Problem statement.
Look through the data below for the string "трон", and copy every line where it turns up.

Supplied records.
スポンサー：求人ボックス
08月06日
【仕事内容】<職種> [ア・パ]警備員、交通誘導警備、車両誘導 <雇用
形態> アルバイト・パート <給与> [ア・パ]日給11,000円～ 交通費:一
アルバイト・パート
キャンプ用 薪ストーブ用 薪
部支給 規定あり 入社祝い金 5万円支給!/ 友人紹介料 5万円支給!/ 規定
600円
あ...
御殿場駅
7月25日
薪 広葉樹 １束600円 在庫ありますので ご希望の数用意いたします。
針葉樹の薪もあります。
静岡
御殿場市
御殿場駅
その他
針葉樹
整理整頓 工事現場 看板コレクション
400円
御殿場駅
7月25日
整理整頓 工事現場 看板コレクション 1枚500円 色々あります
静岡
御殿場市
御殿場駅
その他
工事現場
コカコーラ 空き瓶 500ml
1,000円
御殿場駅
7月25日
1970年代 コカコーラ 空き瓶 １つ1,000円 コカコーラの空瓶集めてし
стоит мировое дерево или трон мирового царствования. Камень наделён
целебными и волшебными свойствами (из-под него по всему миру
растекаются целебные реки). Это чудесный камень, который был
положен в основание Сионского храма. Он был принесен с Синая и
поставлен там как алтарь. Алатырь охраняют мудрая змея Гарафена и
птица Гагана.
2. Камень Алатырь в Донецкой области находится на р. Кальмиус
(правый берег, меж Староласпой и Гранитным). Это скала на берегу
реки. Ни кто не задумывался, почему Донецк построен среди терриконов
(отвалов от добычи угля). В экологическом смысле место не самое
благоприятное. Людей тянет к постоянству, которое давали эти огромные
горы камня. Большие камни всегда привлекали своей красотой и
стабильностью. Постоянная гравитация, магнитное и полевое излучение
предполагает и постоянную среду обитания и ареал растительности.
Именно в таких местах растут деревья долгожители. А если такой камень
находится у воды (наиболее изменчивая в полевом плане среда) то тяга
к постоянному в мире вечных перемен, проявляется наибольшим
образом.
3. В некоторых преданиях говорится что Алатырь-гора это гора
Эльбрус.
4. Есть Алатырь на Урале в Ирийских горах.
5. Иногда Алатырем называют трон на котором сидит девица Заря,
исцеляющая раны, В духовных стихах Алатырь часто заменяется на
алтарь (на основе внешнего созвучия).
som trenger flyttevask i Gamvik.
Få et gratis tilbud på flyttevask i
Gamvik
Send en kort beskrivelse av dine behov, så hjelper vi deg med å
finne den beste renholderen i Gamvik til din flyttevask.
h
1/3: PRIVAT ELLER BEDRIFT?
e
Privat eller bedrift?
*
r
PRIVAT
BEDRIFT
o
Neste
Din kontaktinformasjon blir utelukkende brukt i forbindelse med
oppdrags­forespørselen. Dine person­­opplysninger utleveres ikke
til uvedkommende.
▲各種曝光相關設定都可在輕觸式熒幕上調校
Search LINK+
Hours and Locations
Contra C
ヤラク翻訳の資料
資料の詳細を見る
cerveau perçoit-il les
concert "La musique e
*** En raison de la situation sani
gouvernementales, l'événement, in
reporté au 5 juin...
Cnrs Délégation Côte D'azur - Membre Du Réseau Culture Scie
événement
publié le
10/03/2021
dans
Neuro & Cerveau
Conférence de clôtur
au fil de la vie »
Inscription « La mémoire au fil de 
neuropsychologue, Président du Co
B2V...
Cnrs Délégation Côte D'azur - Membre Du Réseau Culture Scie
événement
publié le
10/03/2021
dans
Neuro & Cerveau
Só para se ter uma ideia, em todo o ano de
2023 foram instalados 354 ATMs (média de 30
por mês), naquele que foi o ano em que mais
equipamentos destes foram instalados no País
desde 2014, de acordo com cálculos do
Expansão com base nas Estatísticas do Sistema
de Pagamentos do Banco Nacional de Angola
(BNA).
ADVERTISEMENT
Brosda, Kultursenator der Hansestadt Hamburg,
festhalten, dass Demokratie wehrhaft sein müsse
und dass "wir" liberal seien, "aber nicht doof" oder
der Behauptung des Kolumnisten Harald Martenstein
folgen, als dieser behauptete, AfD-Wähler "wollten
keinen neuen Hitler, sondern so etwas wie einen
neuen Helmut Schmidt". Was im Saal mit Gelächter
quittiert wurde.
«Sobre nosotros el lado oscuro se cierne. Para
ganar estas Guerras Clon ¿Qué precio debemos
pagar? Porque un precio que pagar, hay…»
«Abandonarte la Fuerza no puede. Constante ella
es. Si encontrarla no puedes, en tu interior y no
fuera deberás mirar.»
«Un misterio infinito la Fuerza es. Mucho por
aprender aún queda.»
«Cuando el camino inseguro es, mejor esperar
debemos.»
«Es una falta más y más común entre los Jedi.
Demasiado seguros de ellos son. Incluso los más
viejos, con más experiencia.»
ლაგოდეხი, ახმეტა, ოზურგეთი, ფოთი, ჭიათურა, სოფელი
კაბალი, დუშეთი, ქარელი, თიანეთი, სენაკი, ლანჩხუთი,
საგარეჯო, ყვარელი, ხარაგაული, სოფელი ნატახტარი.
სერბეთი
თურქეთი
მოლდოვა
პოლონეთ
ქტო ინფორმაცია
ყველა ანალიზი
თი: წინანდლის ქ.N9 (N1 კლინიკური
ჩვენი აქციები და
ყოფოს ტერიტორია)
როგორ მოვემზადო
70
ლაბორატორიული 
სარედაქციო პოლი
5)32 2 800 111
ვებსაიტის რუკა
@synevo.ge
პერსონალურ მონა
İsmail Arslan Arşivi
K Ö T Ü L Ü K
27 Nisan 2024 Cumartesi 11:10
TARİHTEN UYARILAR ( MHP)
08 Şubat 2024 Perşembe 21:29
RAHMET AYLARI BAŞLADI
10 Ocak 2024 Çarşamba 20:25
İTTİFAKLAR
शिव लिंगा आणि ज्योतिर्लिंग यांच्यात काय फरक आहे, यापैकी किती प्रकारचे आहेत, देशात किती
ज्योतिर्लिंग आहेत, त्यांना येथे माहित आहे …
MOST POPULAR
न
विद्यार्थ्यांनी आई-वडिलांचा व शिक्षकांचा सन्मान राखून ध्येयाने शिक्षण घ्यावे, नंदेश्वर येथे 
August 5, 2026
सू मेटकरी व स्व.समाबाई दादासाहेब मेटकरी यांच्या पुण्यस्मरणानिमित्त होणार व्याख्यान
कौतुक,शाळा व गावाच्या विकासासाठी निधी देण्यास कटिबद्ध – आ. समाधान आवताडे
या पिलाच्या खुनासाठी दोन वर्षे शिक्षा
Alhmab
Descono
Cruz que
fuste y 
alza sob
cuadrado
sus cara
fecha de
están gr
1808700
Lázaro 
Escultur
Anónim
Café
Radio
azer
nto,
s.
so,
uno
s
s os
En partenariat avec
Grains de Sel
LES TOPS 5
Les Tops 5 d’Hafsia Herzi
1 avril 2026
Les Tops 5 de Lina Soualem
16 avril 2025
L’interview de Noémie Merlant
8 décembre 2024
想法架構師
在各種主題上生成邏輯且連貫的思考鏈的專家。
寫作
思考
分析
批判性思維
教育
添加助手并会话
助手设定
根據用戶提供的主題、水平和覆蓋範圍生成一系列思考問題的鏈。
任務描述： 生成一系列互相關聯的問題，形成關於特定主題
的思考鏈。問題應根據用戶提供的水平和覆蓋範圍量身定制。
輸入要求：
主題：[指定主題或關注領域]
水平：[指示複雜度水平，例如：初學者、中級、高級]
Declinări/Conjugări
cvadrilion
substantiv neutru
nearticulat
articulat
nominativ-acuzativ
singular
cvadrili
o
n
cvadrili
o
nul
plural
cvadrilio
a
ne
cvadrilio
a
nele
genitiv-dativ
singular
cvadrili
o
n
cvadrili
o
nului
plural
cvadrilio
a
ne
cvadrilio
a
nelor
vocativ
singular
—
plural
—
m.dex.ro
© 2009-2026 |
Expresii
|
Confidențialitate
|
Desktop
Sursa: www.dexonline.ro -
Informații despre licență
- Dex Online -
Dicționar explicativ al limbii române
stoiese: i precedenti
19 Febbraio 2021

Response.
стоит мировое дерево или трон мирового царствования. Камень наделён
5. Иногда Алатырем называют трон на котором сидит девица Заря,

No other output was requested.